Problem requirements:
From the line with "Here is an image." to the final line, print the records exactly as they are.

[Collected data entries]
***

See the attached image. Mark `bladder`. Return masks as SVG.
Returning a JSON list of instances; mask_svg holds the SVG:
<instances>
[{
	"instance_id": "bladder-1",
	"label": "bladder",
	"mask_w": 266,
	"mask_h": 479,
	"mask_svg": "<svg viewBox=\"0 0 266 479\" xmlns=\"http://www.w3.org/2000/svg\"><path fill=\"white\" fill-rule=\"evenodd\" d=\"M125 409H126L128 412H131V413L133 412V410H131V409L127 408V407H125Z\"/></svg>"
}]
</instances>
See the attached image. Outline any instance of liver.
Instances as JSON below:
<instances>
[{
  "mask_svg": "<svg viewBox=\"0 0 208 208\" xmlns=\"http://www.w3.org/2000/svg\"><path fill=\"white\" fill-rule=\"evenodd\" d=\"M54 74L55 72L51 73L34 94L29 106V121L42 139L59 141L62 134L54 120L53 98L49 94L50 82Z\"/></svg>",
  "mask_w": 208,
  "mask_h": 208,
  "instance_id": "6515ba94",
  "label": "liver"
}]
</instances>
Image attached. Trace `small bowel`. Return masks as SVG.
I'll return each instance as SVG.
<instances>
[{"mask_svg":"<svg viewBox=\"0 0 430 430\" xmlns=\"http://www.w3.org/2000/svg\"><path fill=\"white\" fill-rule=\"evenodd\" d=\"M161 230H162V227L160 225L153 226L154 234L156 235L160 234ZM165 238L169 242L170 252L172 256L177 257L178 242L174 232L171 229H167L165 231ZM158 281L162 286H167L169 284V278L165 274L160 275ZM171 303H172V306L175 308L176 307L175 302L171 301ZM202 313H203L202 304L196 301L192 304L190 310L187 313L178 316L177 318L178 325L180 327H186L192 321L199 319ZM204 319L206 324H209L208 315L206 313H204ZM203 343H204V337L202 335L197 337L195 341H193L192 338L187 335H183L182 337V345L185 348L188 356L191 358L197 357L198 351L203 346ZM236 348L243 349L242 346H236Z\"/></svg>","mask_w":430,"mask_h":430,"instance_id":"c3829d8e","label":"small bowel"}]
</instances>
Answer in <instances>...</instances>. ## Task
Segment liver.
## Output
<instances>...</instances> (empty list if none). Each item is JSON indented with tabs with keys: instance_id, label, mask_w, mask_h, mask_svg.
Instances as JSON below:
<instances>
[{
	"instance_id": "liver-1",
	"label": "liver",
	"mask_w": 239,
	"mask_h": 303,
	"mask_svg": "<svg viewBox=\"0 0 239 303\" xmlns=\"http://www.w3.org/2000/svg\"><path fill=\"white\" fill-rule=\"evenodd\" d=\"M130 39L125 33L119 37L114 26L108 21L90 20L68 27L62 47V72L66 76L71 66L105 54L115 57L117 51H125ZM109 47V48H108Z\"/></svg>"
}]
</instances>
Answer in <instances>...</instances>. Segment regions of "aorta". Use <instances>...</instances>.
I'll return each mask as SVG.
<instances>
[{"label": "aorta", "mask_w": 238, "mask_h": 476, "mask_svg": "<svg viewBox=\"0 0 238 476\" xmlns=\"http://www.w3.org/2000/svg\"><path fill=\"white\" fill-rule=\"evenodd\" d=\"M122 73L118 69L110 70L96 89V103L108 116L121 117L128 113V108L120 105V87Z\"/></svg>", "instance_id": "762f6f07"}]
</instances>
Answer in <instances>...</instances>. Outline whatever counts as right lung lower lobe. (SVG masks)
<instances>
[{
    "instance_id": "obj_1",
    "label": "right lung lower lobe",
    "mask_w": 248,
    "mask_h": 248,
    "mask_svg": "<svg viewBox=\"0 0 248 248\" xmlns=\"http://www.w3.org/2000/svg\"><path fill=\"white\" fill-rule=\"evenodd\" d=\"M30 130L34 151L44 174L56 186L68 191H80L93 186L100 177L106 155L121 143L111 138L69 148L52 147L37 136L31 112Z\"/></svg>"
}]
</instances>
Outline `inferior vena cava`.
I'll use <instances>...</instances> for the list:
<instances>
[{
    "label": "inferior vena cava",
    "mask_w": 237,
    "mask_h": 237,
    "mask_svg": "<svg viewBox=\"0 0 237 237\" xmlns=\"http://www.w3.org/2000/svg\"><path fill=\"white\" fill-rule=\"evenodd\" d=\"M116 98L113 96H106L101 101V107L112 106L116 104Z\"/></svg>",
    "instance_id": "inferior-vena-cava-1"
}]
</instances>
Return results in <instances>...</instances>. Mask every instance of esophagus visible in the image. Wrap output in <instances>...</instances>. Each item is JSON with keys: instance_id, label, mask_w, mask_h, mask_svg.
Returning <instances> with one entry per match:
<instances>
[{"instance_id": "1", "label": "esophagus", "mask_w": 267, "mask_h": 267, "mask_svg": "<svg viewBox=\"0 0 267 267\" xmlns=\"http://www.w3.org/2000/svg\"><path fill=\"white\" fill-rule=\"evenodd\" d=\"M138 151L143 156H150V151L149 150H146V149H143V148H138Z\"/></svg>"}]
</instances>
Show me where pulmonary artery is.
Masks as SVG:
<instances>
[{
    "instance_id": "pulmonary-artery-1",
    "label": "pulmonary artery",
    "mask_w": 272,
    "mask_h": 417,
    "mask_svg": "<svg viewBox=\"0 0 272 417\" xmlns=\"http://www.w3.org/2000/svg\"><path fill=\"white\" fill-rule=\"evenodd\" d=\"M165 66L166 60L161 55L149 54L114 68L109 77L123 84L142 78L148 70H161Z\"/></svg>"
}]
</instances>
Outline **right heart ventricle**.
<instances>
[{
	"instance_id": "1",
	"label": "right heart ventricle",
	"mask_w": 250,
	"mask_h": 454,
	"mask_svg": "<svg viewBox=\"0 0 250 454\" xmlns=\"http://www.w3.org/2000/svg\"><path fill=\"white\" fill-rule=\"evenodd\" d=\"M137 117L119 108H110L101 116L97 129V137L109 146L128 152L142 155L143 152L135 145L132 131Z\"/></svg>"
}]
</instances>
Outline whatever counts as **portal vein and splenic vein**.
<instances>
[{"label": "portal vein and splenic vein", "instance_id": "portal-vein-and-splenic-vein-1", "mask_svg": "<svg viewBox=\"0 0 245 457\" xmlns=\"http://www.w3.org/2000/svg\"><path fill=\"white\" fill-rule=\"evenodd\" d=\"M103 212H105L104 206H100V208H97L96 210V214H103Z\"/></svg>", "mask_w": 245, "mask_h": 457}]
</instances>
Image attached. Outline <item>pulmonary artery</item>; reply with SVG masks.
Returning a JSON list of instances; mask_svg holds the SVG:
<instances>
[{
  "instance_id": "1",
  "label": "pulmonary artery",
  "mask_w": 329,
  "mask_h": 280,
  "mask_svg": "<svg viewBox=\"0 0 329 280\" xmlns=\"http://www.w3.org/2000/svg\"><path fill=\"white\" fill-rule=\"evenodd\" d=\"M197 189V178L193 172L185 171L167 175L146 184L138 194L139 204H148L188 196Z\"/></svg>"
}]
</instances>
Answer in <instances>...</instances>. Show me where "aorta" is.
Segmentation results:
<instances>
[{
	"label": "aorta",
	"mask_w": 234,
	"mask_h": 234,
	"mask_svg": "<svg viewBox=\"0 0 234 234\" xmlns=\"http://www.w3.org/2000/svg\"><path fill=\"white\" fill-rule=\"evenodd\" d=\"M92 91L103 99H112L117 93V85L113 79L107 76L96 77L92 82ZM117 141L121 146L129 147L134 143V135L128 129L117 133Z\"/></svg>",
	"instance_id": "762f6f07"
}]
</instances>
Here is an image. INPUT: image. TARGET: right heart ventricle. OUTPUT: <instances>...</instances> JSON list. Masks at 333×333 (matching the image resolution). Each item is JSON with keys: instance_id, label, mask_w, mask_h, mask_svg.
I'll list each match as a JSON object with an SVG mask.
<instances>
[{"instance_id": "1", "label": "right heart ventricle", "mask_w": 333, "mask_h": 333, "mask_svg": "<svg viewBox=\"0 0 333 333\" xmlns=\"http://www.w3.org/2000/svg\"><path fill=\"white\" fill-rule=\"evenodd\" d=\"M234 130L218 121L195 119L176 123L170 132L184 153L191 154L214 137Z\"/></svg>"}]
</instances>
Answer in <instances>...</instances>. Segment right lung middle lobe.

***

Exercise result:
Here is an image. INPUT: image. TARGET: right heart ventricle. OUTPUT: <instances>...</instances> JSON list. Masks at 333×333 (matching the image resolution). Each item is JSON with keys: instance_id, label, mask_w, mask_h, mask_svg.
I'll list each match as a JSON object with an SVG mask.
<instances>
[{"instance_id": "1", "label": "right heart ventricle", "mask_w": 333, "mask_h": 333, "mask_svg": "<svg viewBox=\"0 0 333 333\" xmlns=\"http://www.w3.org/2000/svg\"><path fill=\"white\" fill-rule=\"evenodd\" d=\"M234 130L218 121L195 119L176 123L170 132L184 153L191 154L214 137Z\"/></svg>"}]
</instances>
Answer in <instances>...</instances>. Segment right lung middle lobe.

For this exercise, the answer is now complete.